Multiple patterns regrouping in one line index

< 2018-02-07T10:42:02,831 [ ExtractDwhData] [INFO ] Solife :: Tools :: DWH :: ITK DWH - version : 2.6.0-SNAPSHOT - build #265 on 2018-01-04 08:22:32
2018-02-07T10:42:02,832 [ ExtractDwhData] [INFO ] Starting DWH Data Extraction with run timestamp : 2018-02-07 10:42:02
2018-02-07T12:24:45,167 [ ExtractDwhData] [INFO ] Solife DWH data EXTRACTION finished in 1 hours, 42 minutes, 42.368 seconds
hello everyone />

for those three lines i use this config file

</>

input {
file {
type => "test1"
path => ["C:/Users/THINKPAD/Downloads/logstash-6.2.2/essai/."]

}

}

filter {
if [type] == "test1"{
grok {
match =>["message", "%{TIMESTAMP_ISO8601:timestamp}%{GREEDYDATA:message1}\s+Extraction\sbatch\sID\s:\s%{NUMBER:ID_extraction_globale}",
"message","%{TIMESTAMP_ISO8601:start_time_extraction_globale}%{GREEDYDATA:message2}\sStarting\sDWH\sData\sExtraction%{GREEDYDATA:message3}"
,"message","%{TIMESTAMP_ISO8601:END_TIME}%{GREEDYDATA:message4}\sSolife\sDWH\sdata\sEXTRACTION\sfinished\sin%{GREEDYDATA:temps_totales}"]

}

mutate {
remove_field => [ "message1" ,"message2","message3","message4"]
}

if "_grokparsefailure" in [tags] {
drop {}
}

}
}

output {
if [type] == "test1"{
elasticsearch { hosts => ["localhost:9200"]
index=>"globalextraction"}
stdout {
codec => rubydebug
}
}
}

i want to get the result of those 3 patterns in elastic search in one line whish have
the informations
but the problem is i get each pattern in a single line and in the table of elasticearch i have 3 lines
someeone help me to add a command to regroup the result of parsing in one line :slight_smile:

Please read what you posted, it is really hard to read. I do not understand why you have a "Extraction\sbatch\sID" when none of your messages match it.

It sounds an aggregate filter might be able to do this.
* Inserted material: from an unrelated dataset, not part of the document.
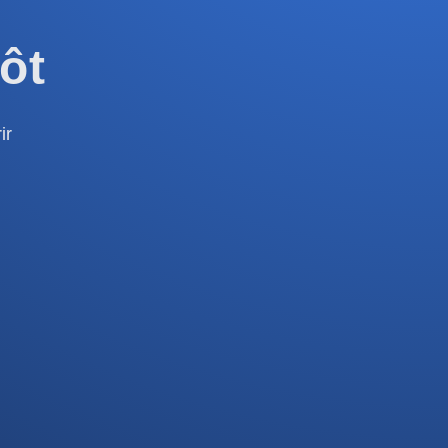
ôt
ir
For the grok, personally I would prefer dissect, but that's not a big deal. Do a grok to split the timestamp off the message, then do a grok to ignore the "ExtractDwhData" and ignore the log level. Then you really do have unstructured data that grok might work for.

if "_grokparsefailure" in [tags] {
drop {}
}

This tends to be a bad idea. If your configuration fails to parse the data then you will usually be better off tagging it for review than dropping it.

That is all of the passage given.